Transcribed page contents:
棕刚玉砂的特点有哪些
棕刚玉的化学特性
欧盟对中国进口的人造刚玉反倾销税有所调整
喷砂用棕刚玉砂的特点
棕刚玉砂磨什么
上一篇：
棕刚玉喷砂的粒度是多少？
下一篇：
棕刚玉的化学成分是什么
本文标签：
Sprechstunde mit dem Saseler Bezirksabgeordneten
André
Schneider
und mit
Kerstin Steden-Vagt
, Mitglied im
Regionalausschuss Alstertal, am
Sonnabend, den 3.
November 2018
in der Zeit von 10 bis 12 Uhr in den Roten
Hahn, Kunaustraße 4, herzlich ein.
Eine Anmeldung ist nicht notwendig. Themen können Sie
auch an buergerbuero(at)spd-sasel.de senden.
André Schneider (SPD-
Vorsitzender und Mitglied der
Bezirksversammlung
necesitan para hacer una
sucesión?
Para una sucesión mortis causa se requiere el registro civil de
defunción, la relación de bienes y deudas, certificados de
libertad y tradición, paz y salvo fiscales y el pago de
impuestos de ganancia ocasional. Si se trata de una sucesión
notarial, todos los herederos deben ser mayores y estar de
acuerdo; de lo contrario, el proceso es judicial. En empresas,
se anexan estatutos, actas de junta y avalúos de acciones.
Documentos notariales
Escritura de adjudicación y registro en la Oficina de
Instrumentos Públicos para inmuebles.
---
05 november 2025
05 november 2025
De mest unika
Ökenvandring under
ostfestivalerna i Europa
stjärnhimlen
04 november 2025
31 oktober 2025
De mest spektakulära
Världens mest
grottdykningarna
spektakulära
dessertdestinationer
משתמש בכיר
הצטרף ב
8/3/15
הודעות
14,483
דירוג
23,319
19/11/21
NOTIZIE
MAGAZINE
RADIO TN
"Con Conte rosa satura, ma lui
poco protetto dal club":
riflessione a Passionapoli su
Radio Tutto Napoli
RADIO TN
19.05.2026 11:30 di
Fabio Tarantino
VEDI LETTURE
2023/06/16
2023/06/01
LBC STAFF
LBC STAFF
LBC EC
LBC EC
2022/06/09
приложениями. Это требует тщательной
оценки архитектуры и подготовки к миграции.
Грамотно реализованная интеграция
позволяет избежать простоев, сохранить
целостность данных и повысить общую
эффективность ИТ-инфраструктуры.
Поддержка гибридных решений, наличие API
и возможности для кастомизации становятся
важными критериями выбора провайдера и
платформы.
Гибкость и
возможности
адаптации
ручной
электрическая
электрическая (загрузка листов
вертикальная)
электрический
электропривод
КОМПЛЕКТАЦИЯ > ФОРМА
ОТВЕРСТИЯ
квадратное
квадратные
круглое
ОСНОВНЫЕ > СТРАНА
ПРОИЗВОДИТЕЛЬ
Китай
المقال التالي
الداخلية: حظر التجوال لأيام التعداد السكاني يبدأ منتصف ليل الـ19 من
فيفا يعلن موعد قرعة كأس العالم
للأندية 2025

Requirement: Set down again, word for word, the stretch of records from the line with "VEDI LETTURE" to the line with "الداخلية: حظر التجوال", both of those lines included.

Answer to this problem:
VEDI LETTURE
2023/06/16
2023/06/01
LBC STAFF
LBC STAFF
LBC EC
LBC EC
2022/06/09
приложениями. Это требует тщательной
оценки архитектуры и подготовки к миграции.
Грамотно реализованная интеграция
позволяет избежать простоев, сохранить
целостность данных и повысить общую
эффективность ИТ-инфраструктуры.
Поддержка гибридных решений, наличие API
и возможности для кастомизации становятся
важными критериями выбора провайдера и
платформы.
Гибкость и
возможности
адаптации
ручной
электрическая
электрическая (загрузка листов
вертикальная)
электрический
электропривод
КОМПЛЕКТАЦИЯ > ФОРМА
ОТВЕРСТИЯ
квадратное
квадратные
круглое
ОСНОВНЫЕ > СТРАНА
ПРОИЗВОДИТЕЛЬ
Китай
المقال التالي
الداخلية: حظر التجوال لأيام التعداد السكاني يبدأ منتصف ليل الـ19 من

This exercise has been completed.